Training Pipeline
DBSprout can fine-tune a small local model on a sample of your real data, then generate from that adapter with the spec engine — without sending data to a cloud provider.
Install
pip install "dbsprout[llm]"
# plus a training backend: Unsloth (CUDA) or MLX (Apple Silicon)
End-to-End
The top-level command runs all three stages in sequence:
dbsprout train --db postgresql://localhost/myapp --sample-rows 1000 --epochs 3 --output .dbsprout
| Option | Description | Default |
|---|---|---|
--db | Live database URL to sample (env: DBSPROUT_TARGET_DB) | — |
--sample-rows | Rows to sample (≥ 1) | 1000 |
--epochs | Training epochs | — |
--output, -o | Base directory for artifacts | .dbsprout |
--seed | Sampling seed | 0 |
--no-pii-redaction | Disable PII redaction before serialization | false |
--quiet | Suppress progress output | false |
Stages
Run a single stage when you need finer control:
# 1. Stratified sample from a live DB into Parquet
dbsprout train extract --db postgresql://localhost/myapp --sample-rows 1000
# 2. Serialize Parquet samples into GReaT-style JSONL
dbsprout train serialize
# 3. Fine-tune a QLoRA adapter on the serialized corpus
dbsprout train run --epochs 3
- CUDA path uses Unsloth; Apple Silicon uses MLX (auto-detected).

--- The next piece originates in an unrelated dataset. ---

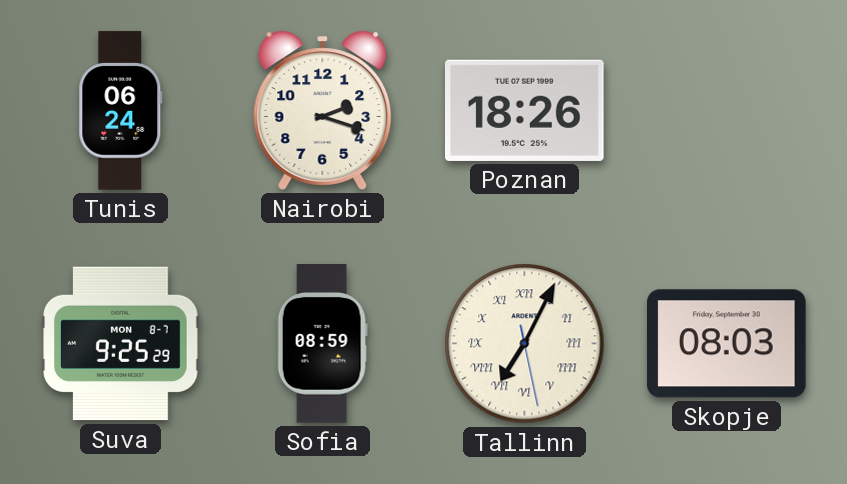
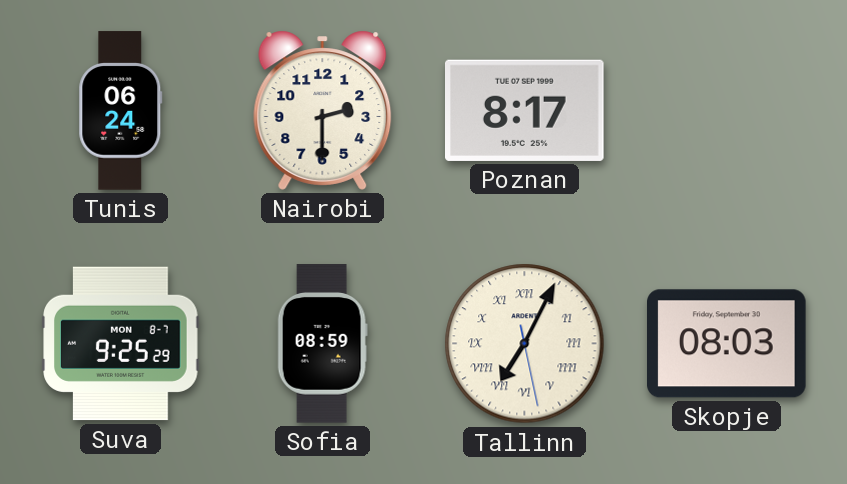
Nairobi: 2:18 -> 2:30
Poznan: 18:26 -> 8:17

- Output includes a merged GGUF (Q4_K_M) adapter usable by the spec engine.
Privacy
PII values are redacted before serialization by default. Pass
--no-pii-redaction only for non-sensitive data. Differential-privacy SGD
(Opacus) is available on the CUDA backend; the pipeline summary reports the
achieved (epsilon, delta).
Generating From the Adapter
dbsprout generate --engine spec --lora ./.dbsprout/adapter.gguf
Adapters hot-swap without restarting — see Data Generation.